Pośród listowia wszelako opadłego! || 94.50km
Most północny jeszcze stoi - sprawdzone! Ścieżka może być, choć przy zjeździe na zachodnią stronę skręt w lewo to zerowa widoczność i można przywalić w rowerzystę jadącego z kierunku południowego. Dodatkowo przydało by się lepsze wykończenie łączeń mostu, bo na początku i na końcu mostu są takie poprzeczne rynny.
Po oddaniu pracy promotorowi - kolejny już raz - pojechałem znaleźć górkę szczęśliwicką i obejrzeć ją sobie, bo nigdy jeszcze jej nie widziałem w realu! Po drodze na okolicznych wiaduktach błądząc znajduje taki kwiatek:
Górka odnaleziona!
Cisza tam i pustki jakby obiekt upadał, ale przyjdzie zima a zatrzęsie stokiem!

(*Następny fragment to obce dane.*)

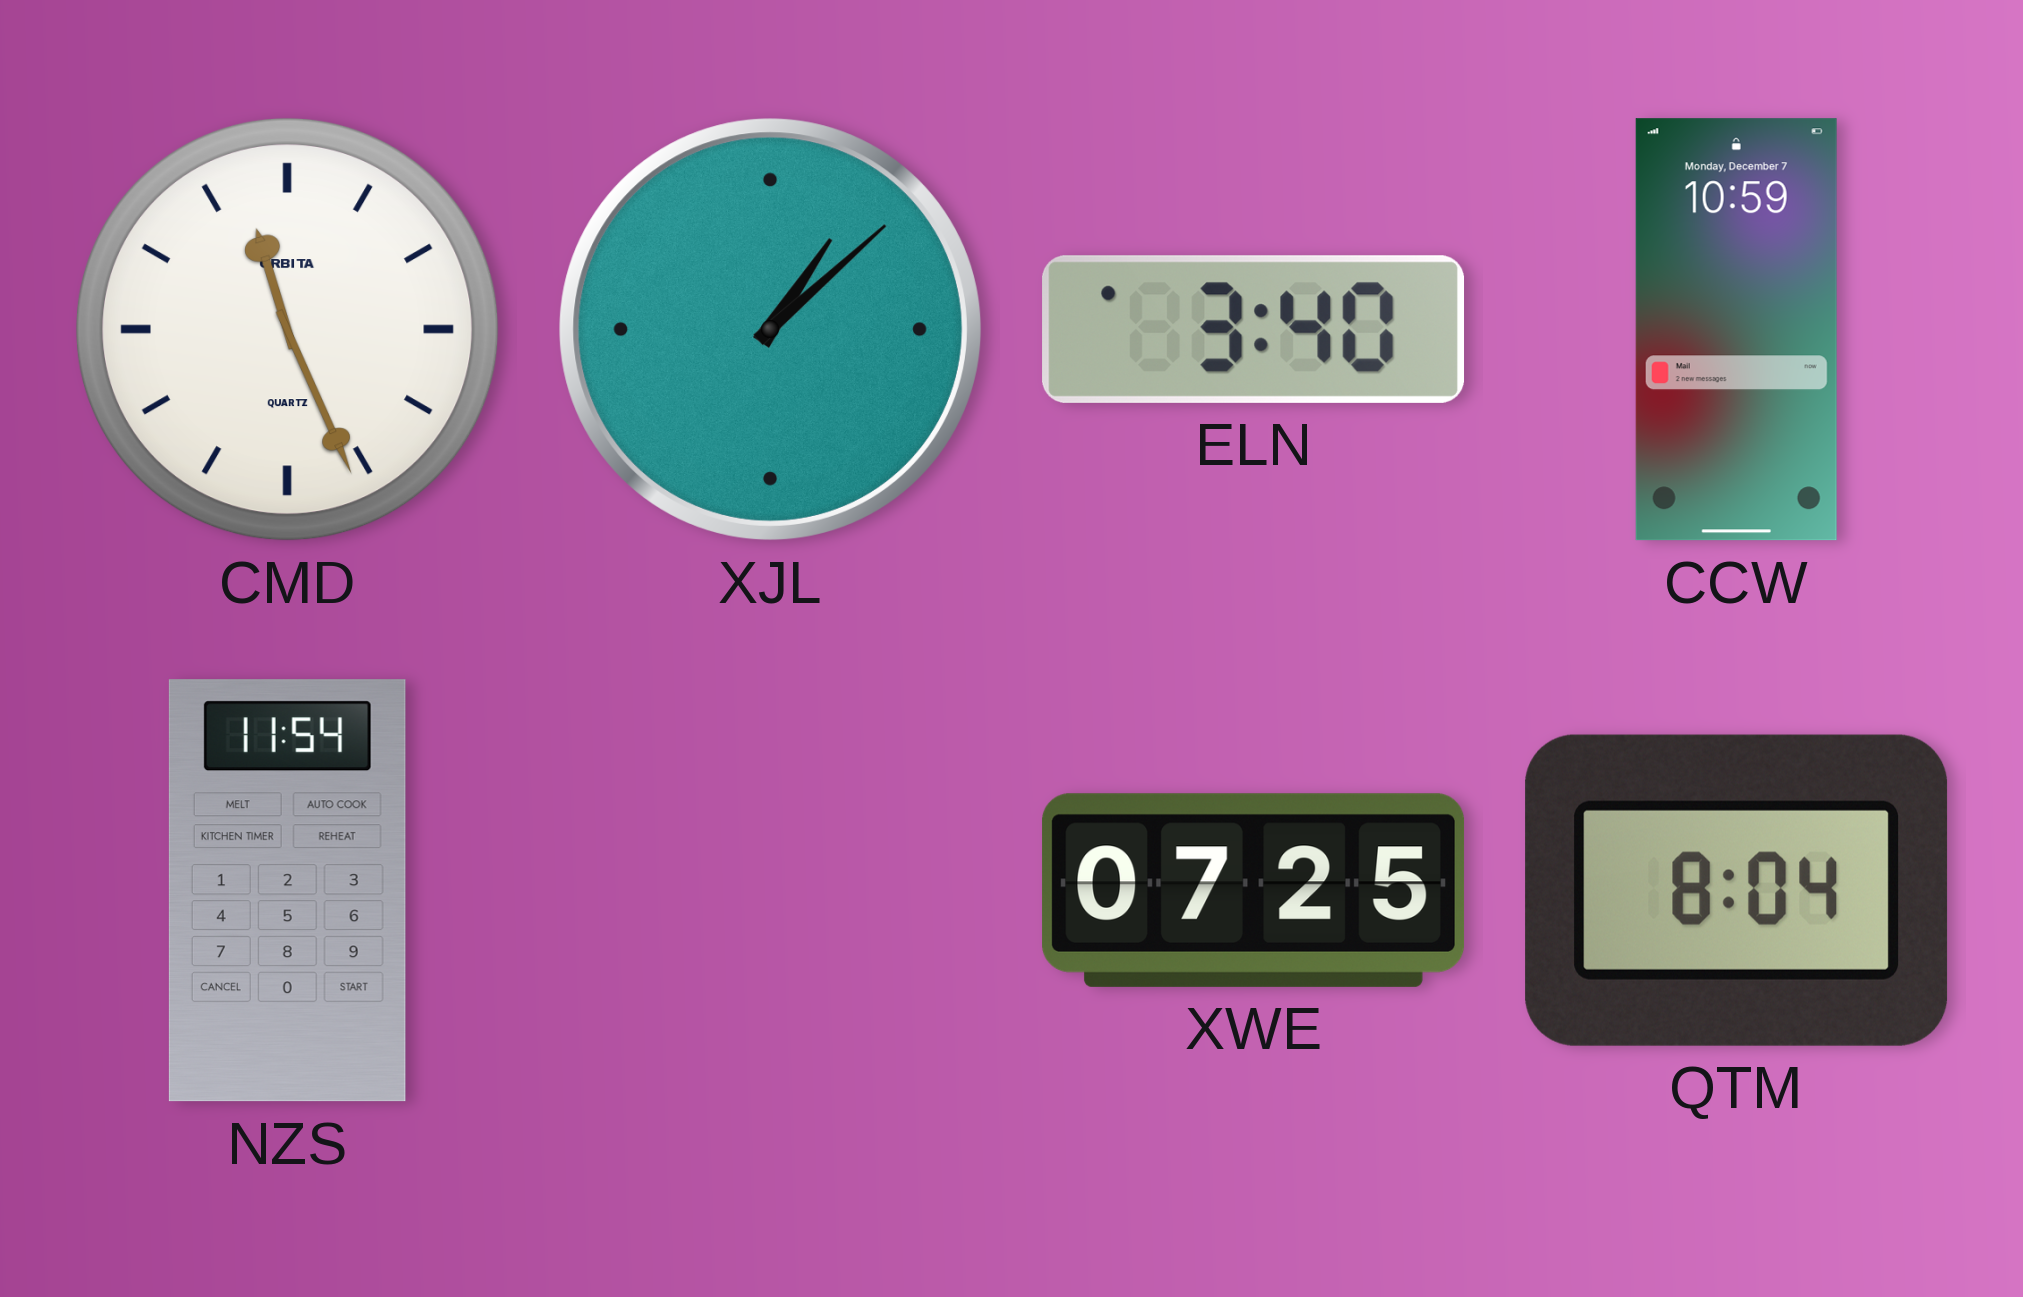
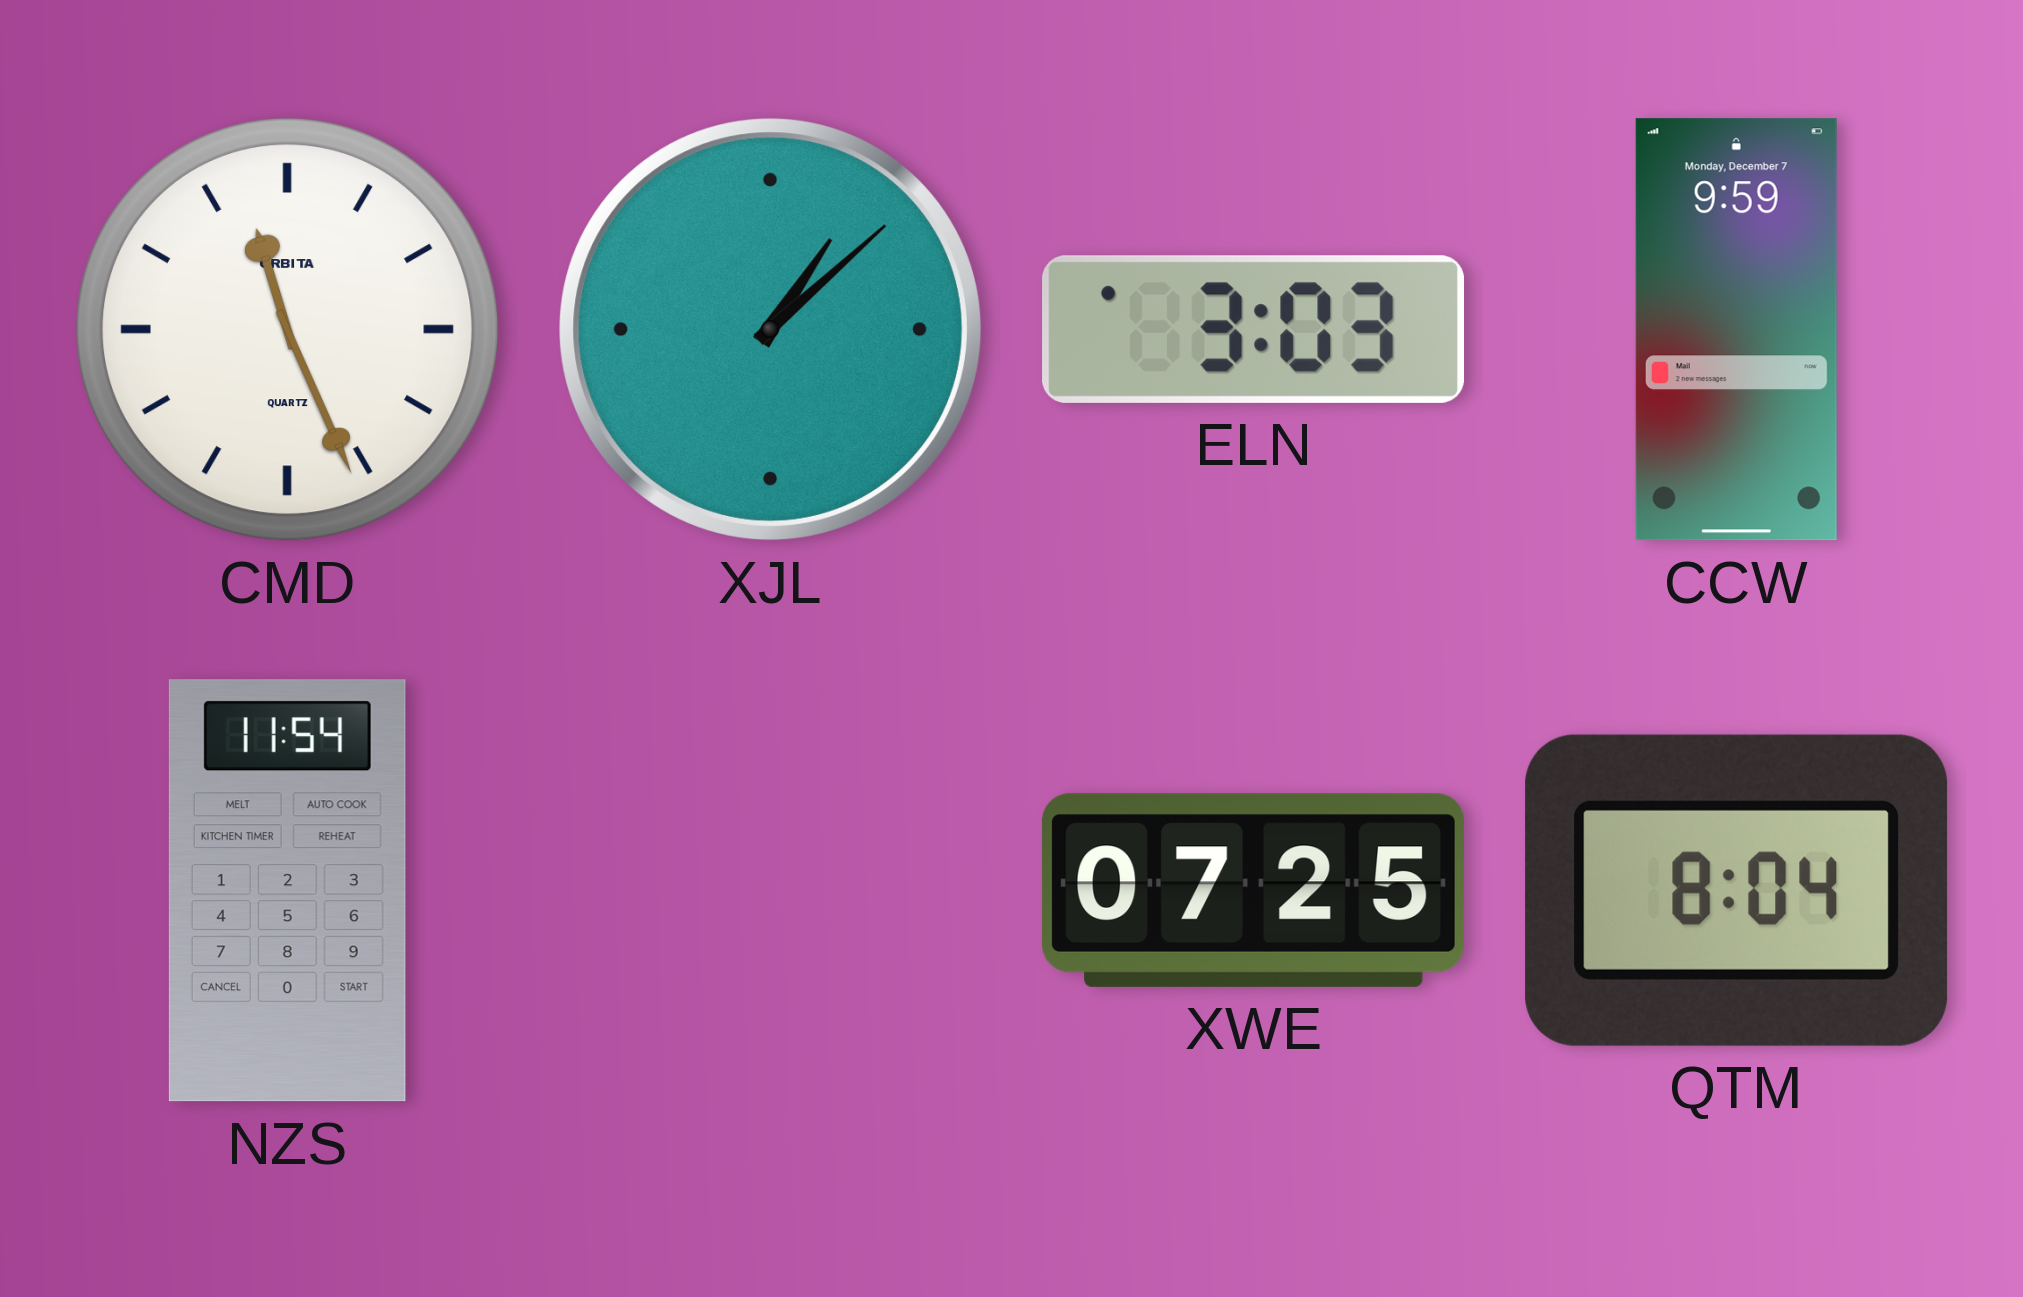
ELN: 3:40 -> 3:03
CCW: 10:59 -> 9:59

Okoliczny park, jest przepiekny! Czemu u nas zamiast wielkiego centrum handlowego nie zagospodarują takiego wielkiego parku i górki narciarskiej? Tyle że piasku trzeba i trochę drzewek nasadzić!
Takie skarby i to w STOLYCY!!!
Dziadek jak kosynier z czapką beretką i nordic walking! Gotów walczyć o miejsce w kolejce w warzywniaku:)
Ale-je;P Piękne żółte jesienne!
Kolejnym parkiem było Pole Mokotowskie - jedno pole i jedno mokotowskie;)
Jak mnie poprawia Che;)
Patyk jest? Jest - czyli Warszawa jak nic!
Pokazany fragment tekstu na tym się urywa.